De Abencerrajes, Jarifas y otras gentes extrañas


Dice un antiguo romance morisco que Tiene el Darro arenas de oro/ las tiene el Jenil de plata. / No hay otro Generalife / ni tampoco hay otra Alhambra. / Festejos y diversiones / para que luzcan sus gracias / quiere dar a las hermosas / el rey chico de Granada. Aquí, aunque haya rey, los que mandan son bufones, y se pasan la coherencia por el forro los... bemoles. Dejémoslo estar así.

Es difícil encontrar otra explicación, que no sea la de intentar distraer al electorado con festejos varios, a la propuesta, formulada por el Partido Socialista, de restituir a los descendientes de los moriscos expulsados de España hace ahora cuatrocientos años.

La famosa Ley de Memoria Histórica -valga la contradicción del sintagma, que en el dominio de la semántica tampoco andan muy finos- parece tener tanta habilidad para alejarse en el calendario como para ir dando saltitos (y, cuando es necesario, verdaderos saltos mortales) con el fin de evitar determinados episodios que, por su carácter macabro o sencillamente carnicero, pudieran cubrir de rojo, amén de la florecita, también el puño (siempre cerrado y en alto): No le toques ya más, que así es la rosa, escribió Juan Ramón. O así nos la han contado, que diría el otro.

Aunque acaso no sea esta sino un maniobra encubierta para hacer renacer el gusto maurófilo por la novela morisca, que tanto éxito cosechó en nuestro Siglo de Oro, y cuyo precedente relativamente cercano lo encontramos en los romances fronterizos: Moricos, los mis moricos, / los que ganáis mi soldada, / derribédesme a Baeza, / esa villa torreada, / y a los viejos y los niños / la traed en cabalgada / y a los moros y varones / los meted todos a espada, / y a ese viejo Pero Díaz / prendédmelo por la barba, /y a aquesa linda Leonor / será la mi enamorada. O, pensándolo mejor, más bien se trate de eso, de meter, aunque sea metafóricamente, todos a espada.
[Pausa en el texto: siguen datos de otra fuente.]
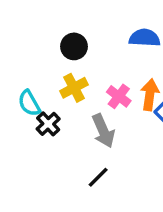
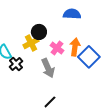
black circle: (74, 46) -> (39, 32), moved
black line: (98, 177) -> (50, 102), moved

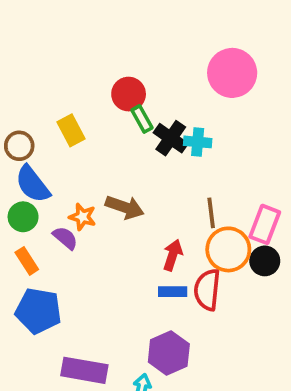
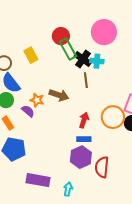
pink circle: (232, 73) -> (104, 32), moved
green rectangle: (142, 119) -> (68, 49), size x1.5
brown line: (211, 213) -> (86, 80), moved
red semicircle: (207, 290) -> (102, 167), moved
purple hexagon: (169, 353) -> (81, 157), moved

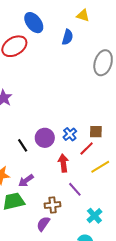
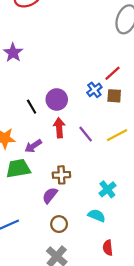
blue cross: (70, 134) -> (94, 90), moved
red line: (87, 149) -> (112, 73), moved
red arrow: (63, 163) -> (59, 128), moved
purple line: (75, 189) -> (86, 134), moved

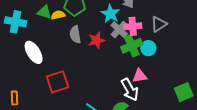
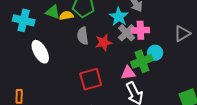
gray triangle: (159, 24) -> (182, 34), moved
green cross: (132, 46) -> (142, 61), moved
pink triangle: (140, 76) -> (128, 73), moved
red square: (58, 82) -> (91, 79), moved

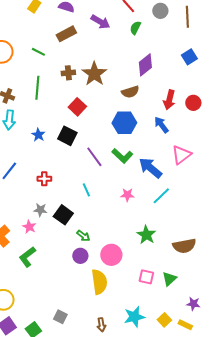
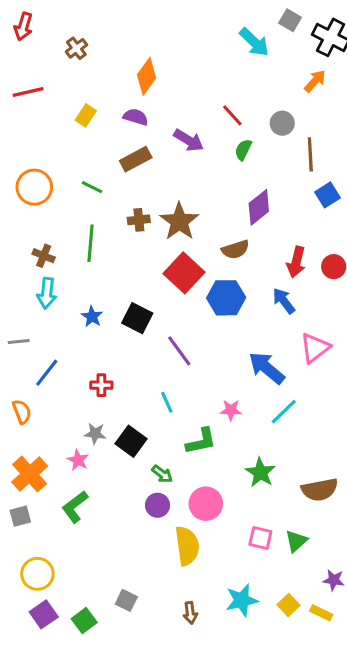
brown line: (187, 17) -> (310, 154), moved
red square: (77, 107) -> (184, 273), moved, size x1.4
green L-shape: (122, 156) -> (201, 441), moved, turned -55

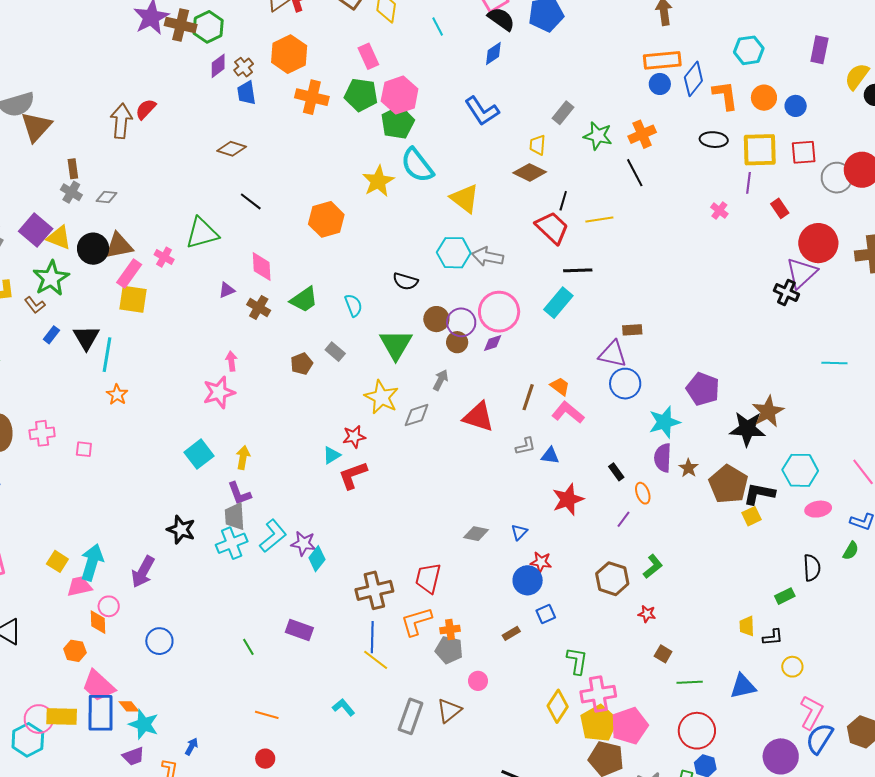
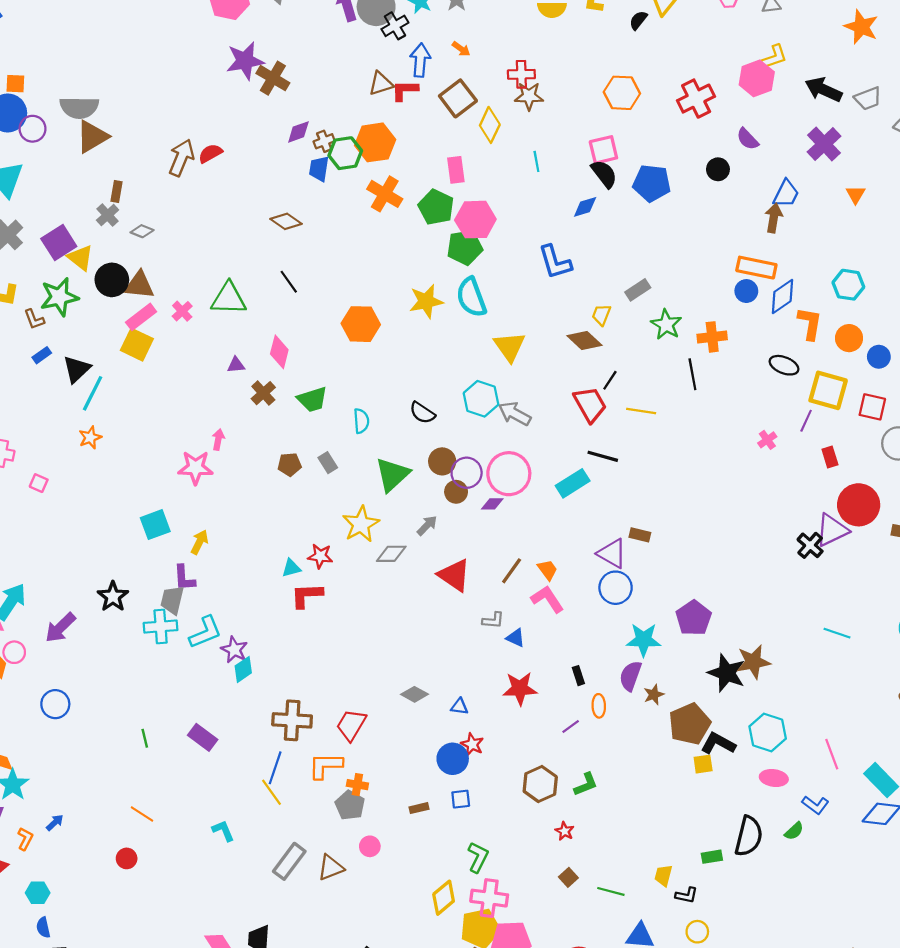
green hexagon: (208, 27) -> (345, 153), moved
blue triangle: (519, 532) -> (459, 707), turned 36
black semicircle: (812, 568) -> (749, 836), size x1.4
green line: (690, 682) -> (611, 891), moved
A todos los malos, claro, que para los musulmanes del romance y para los adalides del Progreso no son sino aquellos que profesan o han profesado la fe católica. Cuya Iglesia debe de gozar en la actualidad de una salud ferruginosa, si tenemos en cuenta el retroceso histórico que a menudo realizan sus enemigos -en un esfuerzo intelectual verdaderamente ímprobo- para ponerla a parir.

En la literatura, la idealización del moro o musulmán resurgirá durante el siglo XIX con Álvarez Cienfuegos, Martínez de la Rosa o incluso Zorrilla, cultivando de nuevo la novela o la poesía moriscas. A la par, el interés por el exotismo de lo andaluz (en tanto que arabizante) guiará a los viajeros europeos por Andalucía husmeando el aliento de la antigua Al-Andalus, y despreciando sin empacho todo lo posterior, o sea, todo lo cristiano u occidental. Así, Úbeda y Baeza, leemos en sus apuntes, les parecerán municipios sin interés arquitectónico, y la catedral de Jaén un edificio carente de valía, afirmaciones que, por otra parte, no hubiera sido capaz de de afirmar ni el mismísimo Bartimeo de Jericó, aunque fuera por prudencia.
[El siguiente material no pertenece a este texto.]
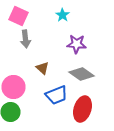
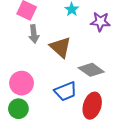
purple star: (76, 44) -> (100, 22), moved
brown triangle: (42, 68) -> (60, 47), moved, size x1.6

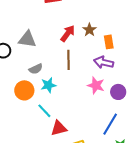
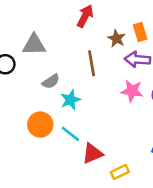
brown star: (89, 30) -> (116, 38), moved
red arrow: (68, 33) -> (85, 16), moved
orange circle: (24, 90) -> (40, 125), moved

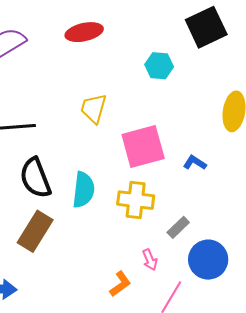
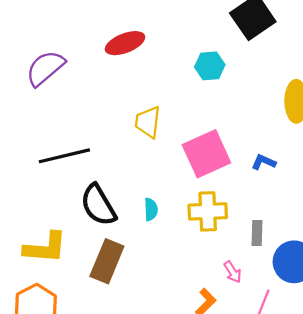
cyan semicircle: (83, 190) -> (151, 209), size x0.6
gray rectangle: (178, 227) -> (257, 233), turned -35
Pero esta virtud, tan cara como poco cultivada, sigue siendo ajena a muchos de nuestros politiquillos, enfrascados en el ajuste de cuentas permanente (aunque envuelto, para más INRI, en el celofán de un humanitarismo cutre) que nos podría llevar tranquilamente al pleistoceno, para condenar al rinoceronte lanudo por atreverse a ser el prototipo de la señorona pija con abrigo de pieles del barrio de Salamanca.